I presupposti in base ai quali l’utente ha diritto a essere rimborsato dal prestatore di servizi sono indicati dal d.lgs. 11/2010 ma le condotte degli operatori (come emerso presso l’Arbitro Bancario Finanziario) oscillano tra rifiuti non fondati del rimborso e carenze nell’esecuzione dei rimborsi. Sono emerse lacune nell’informativa alla clientela e inadeguatezze dei meccanismi di tokenizzazione delle carte di pagamento della clientela nelle applicazioni di “wallet provider” esterni (utilizzati per pagamenti al POS fisico e da remoto).
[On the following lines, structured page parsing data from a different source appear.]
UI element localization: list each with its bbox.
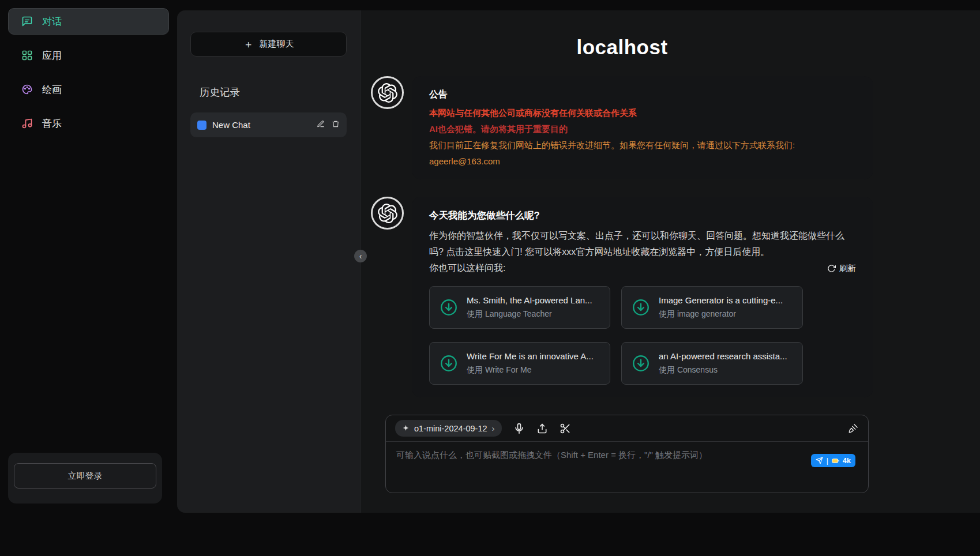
suggestion-title: an AI-powered research assista... <box>659 351 787 361</box>
message-input[interactable]: 可输入说点什么，也可贴截图或拖拽文件（Shift + Enter = 换行，"/… <box>386 442 868 493</box>
upload-icon <box>536 423 548 434</box>
input-placeholder: 可输入说点什么，也可贴截图或拖拽文件（Shift + Enter = 换行，"/… <box>396 450 858 461</box>
openai-logo-icon <box>378 83 397 103</box>
suggestion-card[interactable]: an AI-powered research assista... 使用 Con… <box>621 342 803 385</box>
delete-icon[interactable] <box>332 120 340 130</box>
suggestion-grid: Ms. Smith, the AI-powered Lan... 使用 Lang… <box>429 286 856 385</box>
contact-email-link[interactable]: ageerle@163.com <box>429 156 500 166</box>
send-button[interactable]: | 4k <box>811 454 855 467</box>
suggestion-text: Write For Me is an innovative A... 使用 Wr… <box>467 351 594 375</box>
sidebar-item-apps[interactable]: 应用 <box>8 42 169 69</box>
sidebar-item-label: 绘画 <box>42 83 62 96</box>
palette-icon <box>21 84 33 95</box>
suggestion-subtitle: 使用 Consensus <box>659 365 787 375</box>
openai-logo-icon <box>378 204 397 223</box>
composer-toolbar: o1-mini-2024-09-12 › <box>386 415 868 442</box>
history-title: 历史记录 <box>200 85 347 99</box>
announcement-line-3: 我们目前正在修复我们网站上的错误并改进细节。如果您有任何疑问，请通过以下方式联系… <box>429 139 856 151</box>
assistant-avatar <box>371 197 404 230</box>
token-count: 4k <box>843 457 851 465</box>
suggestion-title: Write For Me is an innovative A... <box>467 351 594 361</box>
refresh-button[interactable]: 刷新 <box>827 263 856 274</box>
announcement-line-2: AI也会犯错。请勿将其用于重要目的 <box>429 123 856 135</box>
suggestion-title: Image Generator is a cutting-e... <box>659 295 783 305</box>
divider: | <box>827 457 828 465</box>
sidebar-item-music[interactable]: 音乐 <box>8 110 169 137</box>
new-chat-label: 新建聊天 <box>260 39 294 50</box>
suggestion-subtitle: 使用 Write For Me <box>467 365 594 375</box>
collapse-sidebar-button[interactable]: ‹ <box>354 250 367 262</box>
welcome-message: 今天我能为您做些什么呢? 作为你的智慧伙伴，我不仅可以写文案、出点子，还可以和你… <box>371 197 873 397</box>
suggestion-card[interactable]: Write For Me is an innovative A... 使用 Wr… <box>429 342 610 385</box>
assistant-avatar <box>371 76 404 109</box>
battery-icon <box>832 458 839 464</box>
sidebar: 对话 应用 绘画 音乐 立即登录 <box>0 0 177 556</box>
suggestion-text: Ms. Smith, the AI-powered Lan... 使用 Lang… <box>467 295 592 320</box>
suggestion-title: Ms. Smith, the AI-powered Lan... <box>467 295 592 305</box>
announcement-title: 公告 <box>429 89 856 101</box>
content-panel: ＋ 新建聊天 历史记录 New Chat ‹ <box>177 10 980 513</box>
login-card: 立即登录 <box>8 453 162 504</box>
suggestion-text: an AI-powered research assista... 使用 Con… <box>659 351 787 375</box>
chat-list-column: ＋ 新建聊天 历史记录 New Chat <box>177 10 361 513</box>
suggestion-subtitle: 使用 Language Teacher <box>467 309 592 320</box>
model-name: o1-mini-2024-09-12 <box>414 424 487 433</box>
new-chat-button[interactable]: ＋ 新建聊天 <box>190 32 347 57</box>
upload-button[interactable] <box>536 423 548 434</box>
microphone-icon <box>513 423 525 434</box>
ask-hint: 你也可以这样问我: <box>429 262 505 275</box>
ask-row: 你也可以这样问我: 刷新 <box>429 262 856 275</box>
sidebar-item-label: 对话 <box>42 15 62 28</box>
sidebar-item-label: 音乐 <box>42 117 62 130</box>
chevron-right-icon: › <box>492 423 495 433</box>
sidebar-item-chat[interactable]: 对话 <box>8 8 169 35</box>
announcement-message: 公告 本网站与任何其他公司或商标没有任何关联或合作关系 AI也会犯错。请勿将其用… <box>371 76 873 179</box>
download-circle-icon <box>631 298 651 317</box>
welcome-body: 作为你的智慧伙伴，我不仅可以写文案、出点子，还可以和你聊天、回答问题。想知道我还… <box>429 228 856 260</box>
send-plane-icon <box>816 457 823 464</box>
microphone-button[interactable] <box>513 423 525 434</box>
welcome-card: 今天我能为您做些什么呢? 作为你的智慧伙伴，我不仅可以写文案、出点子，还可以和你… <box>412 197 873 397</box>
clip-button[interactable] <box>560 423 571 434</box>
plus-icon: ＋ <box>243 39 254 50</box>
scissors-icon <box>560 423 571 434</box>
app-window: 对话 应用 绘画 音乐 立即登录 ＋ <box>0 0 980 556</box>
edit-icon[interactable] <box>317 120 325 130</box>
apps-grid-icon <box>21 50 33 61</box>
download-circle-icon <box>439 354 459 373</box>
refresh-icon <box>827 264 836 273</box>
chat-avatar-icon <box>197 121 206 130</box>
sidebar-item-paint[interactable]: 绘画 <box>8 76 169 103</box>
announcement-line-1: 本网站与任何其他公司或商标没有任何关联或合作关系 <box>429 107 856 119</box>
chevron-left-icon: ‹ <box>359 251 362 261</box>
broom-icon <box>847 423 859 434</box>
chat-content: localhost 公告 本网站与任何其他公司或商标没有任何关联或合作关系 AI… <box>371 36 873 513</box>
suggestion-text: Image Generator is a cutting-e... 使用 ima… <box>659 295 783 320</box>
sparkle-icon <box>402 424 410 432</box>
model-selector[interactable]: o1-mini-2024-09-12 › <box>395 420 502 437</box>
suggestion-card[interactable]: Ms. Smith, the AI-powered Lan... 使用 Lang… <box>429 286 610 329</box>
announcement-card: 公告 本网站与任何其他公司或商标没有任何关联或合作关系 AI也会犯错。请勿将其用… <box>412 76 873 179</box>
suggestion-subtitle: 使用 image generator <box>659 309 783 320</box>
chat-item-title: New Chat <box>212 120 311 130</box>
music-note-icon <box>21 118 33 129</box>
chat-item-actions <box>317 120 340 130</box>
chat-bubble-icon <box>21 16 33 27</box>
suggestion-card[interactable]: Image Generator is a cutting-e... 使用 ima… <box>621 286 803 329</box>
login-button[interactable]: 立即登录 <box>14 463 156 489</box>
download-circle-icon <box>631 354 651 373</box>
composer: o1-mini-2024-09-12 › <box>385 415 869 493</box>
page-title: localhost <box>371 36 873 59</box>
download-circle-icon <box>439 298 459 317</box>
sidebar-item-label: 应用 <box>42 49 62 62</box>
main-area: localhost 公告 本网站与任何其他公司或商标没有任何关联或合作关系 AI… <box>361 10 980 513</box>
chat-history-item[interactable]: New Chat <box>190 112 347 137</box>
refresh-label: 刷新 <box>839 263 856 274</box>
clear-context-button[interactable] <box>847 423 859 434</box>
welcome-title: 今天我能为您做些什么呢? <box>429 209 856 222</box>
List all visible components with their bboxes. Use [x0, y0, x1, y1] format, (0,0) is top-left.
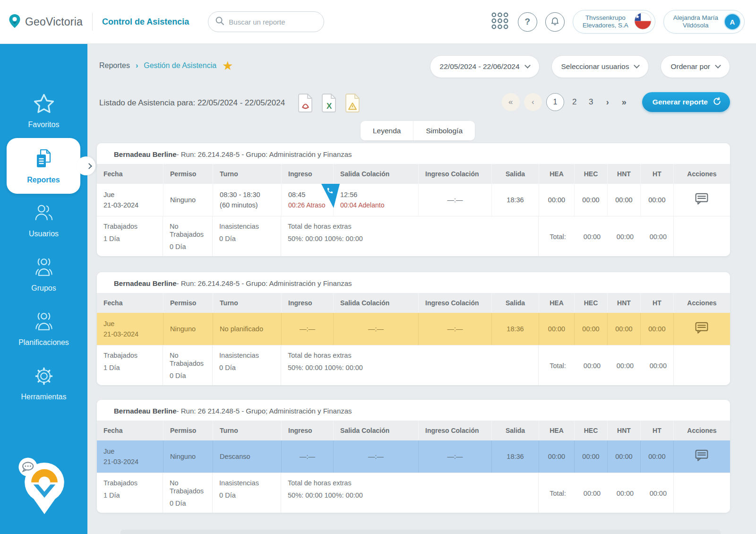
- employee-header: Bernadeau Berline- Run: 26.214.248-5 - G…: [97, 143, 730, 164]
- user-selector[interactable]: Seleccionar usuarios: [551, 55, 649, 78]
- user-name-line2: Vildósola: [673, 22, 718, 29]
- brand-logo[interactable]: GeoVictoria: [9, 14, 83, 30]
- sidebar-item-planificaciones[interactable]: Planificaciones: [0, 310, 87, 347]
- order-by-selector[interactable]: Ordenar por: [661, 55, 730, 78]
- employee-name: Bernadeau Berline: [114, 150, 177, 158]
- bell-icon: [550, 16, 560, 28]
- employee-meta: - Run: 26.214.248-5 - Grupo: Administrac…: [177, 150, 352, 158]
- support-chat-widget[interactable]: [16, 456, 73, 517]
- documents-icon: [32, 147, 55, 172]
- avatar: A: [724, 13, 741, 30]
- report-toolbar: Listado de Asistencia para: 22/05/2024 -…: [99, 93, 361, 113]
- search-icon: [215, 16, 224, 27]
- sidebar-item-grupos[interactable]: Grupos: [0, 256, 87, 293]
- summary-row: Trabajados1 Día No Trabajados0 Día Inasi…: [97, 216, 730, 256]
- breadcrumb-current[interactable]: Gestión de Asistencia: [144, 61, 216, 70]
- header-actions: ? Thvssenkrupo Elevadores, S.A: [490, 10, 745, 34]
- legend-tabs: Leyenda Simbología: [361, 121, 475, 140]
- users-icon: [32, 201, 56, 227]
- sidebar-expand-button[interactable]: [77, 156, 95, 175]
- star-icon: [32, 92, 56, 118]
- question-icon: ?: [525, 17, 531, 27]
- user-name-line1: Alejandra María: [673, 14, 718, 22]
- brand-pin-icon: [9, 14, 21, 30]
- phone-event-badge-icon[interactable]: [320, 184, 340, 209]
- generate-report-button[interactable]: Generar reporte: [642, 92, 730, 112]
- top-bar: GeoVictoria Control de Asistencia ?: [0, 0, 756, 44]
- date-range-selector[interactable]: 22/05/2024 - 22/06/2024: [430, 55, 540, 78]
- svg-text:X: X: [326, 102, 332, 111]
- employee-name: Bernadeau Berline: [114, 407, 177, 415]
- pagination-bar: « ‹ 1 2 3 › » Generar reporte: [502, 92, 730, 112]
- filter-bar: 22/05/2024 - 22/06/2024 Seleccionar usua…: [430, 55, 730, 78]
- export-error-icon[interactable]: [344, 93, 361, 113]
- help-button[interactable]: ?: [518, 12, 537, 32]
- table-row-rest-day: Jue21-03-2024 Ninguno Descanso —:— —:— —…: [97, 440, 730, 473]
- notifications-button[interactable]: [545, 12, 565, 32]
- group-icon: [32, 256, 56, 281]
- sidebar-item-favoritos[interactable]: Favoritos: [0, 92, 87, 129]
- main-content: Reportes › Gestión de Asistencia ★ 22/05…: [87, 44, 756, 534]
- page-1-button[interactable]: 1: [546, 93, 564, 111]
- brand-name: GeoVictoria: [25, 16, 83, 28]
- header-divider: [92, 13, 93, 31]
- table-row: Jue21-03-2024 Ninguno 08:30 - 18:30(60 m…: [97, 184, 730, 216]
- tab-leyenda[interactable]: Leyenda: [361, 121, 413, 140]
- sidebar: Favoritos Reportes: [0, 44, 87, 534]
- breadcrumb: Reportes › Gestión de Asistencia ★: [99, 61, 233, 70]
- sidebar-item-reportes[interactable]: Reportes: [7, 138, 80, 194]
- page-next-button[interactable]: ›: [601, 97, 614, 107]
- sidebar-item-herramientas[interactable]: Herramientas: [0, 364, 87, 401]
- breadcrumb-root[interactable]: Reportes: [99, 61, 130, 70]
- refresh-icon: [713, 97, 722, 108]
- breadcrumb-separator-icon: ›: [136, 61, 138, 70]
- report-search[interactable]: [208, 11, 324, 32]
- table-row-warning: Jue21-03-2024 Ninguno No planificado —:—…: [97, 313, 730, 345]
- company-name-line1: Thvssenkrupo: [583, 14, 628, 22]
- chevron-down-icon: [524, 62, 531, 69]
- export-pdf-icon[interactable]: [297, 93, 314, 113]
- page-title: Control de Asistencia: [102, 17, 189, 27]
- comment-action-icon[interactable]: [695, 449, 709, 464]
- summary-row: Trabajados1 Día No Trabajados0 Día Inasi…: [97, 345, 730, 385]
- table-header-row: Fecha Permiso Turno Ingreso Salida Colac…: [97, 421, 730, 440]
- export-excel-icon[interactable]: X: [320, 93, 338, 113]
- comment-action-icon[interactable]: [695, 192, 709, 207]
- employee-meta: - Run: 26.214.248-5 - Grupo: Administrac…: [177, 279, 352, 287]
- report-range-label: Listado de Asistencia para: 22/05/2024 -…: [99, 98, 285, 108]
- geovictoria-app: GeoVictoria Control de Asistencia ?: [0, 0, 756, 534]
- comment-action-icon[interactable]: [695, 321, 709, 336]
- next-card-peek: [120, 530, 721, 534]
- chevron-right-icon: [86, 163, 92, 169]
- page-first-button[interactable]: «: [502, 93, 520, 111]
- table-header-row: Fecha Permiso Turno Ingreso Salida Colac…: [97, 164, 730, 184]
- employee-header: Bernadeau Berline- Run: 26.214.248-5 - G…: [97, 272, 730, 293]
- sidebar-item-usuarios[interactable]: Usuarios: [0, 201, 87, 238]
- page-last-button[interactable]: »: [618, 97, 630, 107]
- employee-meta: - Run: 26 214.248-5 - Grupo; Administrac…: [177, 407, 352, 415]
- employee-header: Bernadeau Berline- Run: 26 214.248-5 - G…: [97, 400, 730, 421]
- attendance-card-1: Bernadeau Berline- Run: 26.214.248-5 - G…: [97, 143, 730, 256]
- chevron-down-icon: [634, 62, 640, 69]
- gear-icon: [32, 364, 56, 390]
- employee-name: Bernadeau Berline: [114, 279, 177, 287]
- summary-row: Trabajados1 Día No Trabajados0 Día Inasi…: [97, 473, 730, 513]
- tab-simbologia[interactable]: Simbología: [413, 121, 475, 140]
- page-3-button[interactable]: 3: [585, 97, 597, 107]
- user-menu[interactable]: Alejandra María Vildósola A: [663, 10, 745, 34]
- search-input[interactable]: [229, 18, 323, 26]
- attendance-card-3: Bernadeau Berline- Run: 26 214.248-5 - G…: [97, 400, 730, 513]
- early-note: 00:04 Adelanto: [340, 201, 415, 210]
- chevron-down-icon: [715, 62, 721, 69]
- chile-flag-icon: [634, 12, 652, 32]
- company-selector[interactable]: Thvssenkrupo Elevadores, S.A: [573, 10, 655, 34]
- apps-grid-icon[interactable]: [490, 11, 510, 33]
- planning-group-icon: [32, 310, 56, 336]
- company-name-line2: Elevadores, S.A: [583, 22, 628, 29]
- table-header-row: Fecha Permiso Turno Ingreso Salida Colac…: [97, 293, 730, 313]
- favorite-star-icon[interactable]: ★: [222, 61, 233, 70]
- page-prev-button[interactable]: ‹: [524, 93, 542, 111]
- attendance-card-2: Bernadeau Berline- Run: 26.214.248-5 - G…: [97, 272, 730, 385]
- page-2-button[interactable]: 2: [568, 97, 581, 107]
Gli inviti della Banca d’Italia sono tanti e partono dalla richiesta di una policy interna che garantisca – ove del caso – i rimborsi; prevedono poi indicazioni procedurali puntuali e riguardo ad una adeguata informativa di trasparenza, a partire dai nuovi contratti.
In conclusione, la Banca d’Italia si attende un piano di interventi, con il contributo delle funzioni di controllo, e il tutto sarà oggetto di verifica “nell’ordinaria azione di vigilanza”.
Come in tanti altri casi, il confine tra inviti o aspettative o linee guida della Vigilanza rispetto alle prescrizioni formali è molto labile e il discostarsi da parte degli intermediari costituirebbe comunque oggetto di valutazione per i profili di compliance, di sana e prudente gestione, di corretta gestione dei rischi.
Da segnalare come un elemento molto positivo che emerge in questo caso una sinergia tra questa iniziativa della Vigilanza e le risultanze dell’Arbitro Bancario Finanziario; in effetti l’attività dell’‘ABF pone in evidenza comportamenti non regolari delle banche e degli intermediari sui quali tocca poi alla Vigilanza intervenire, quantomeno nella prospettiva dei rischi (legali, operativi, reputazionali).  Questa è, del resto, la sola strada convincente per evitare che l’ABF debba valutare una miriade di casi uguali intasando anche il meccanismo.
Prevenire è meglio che curare, diceva Ippocrate con il principio di precauzione. O forse non era lui, ma va bene lo stesso per il settore bancario e finanziario.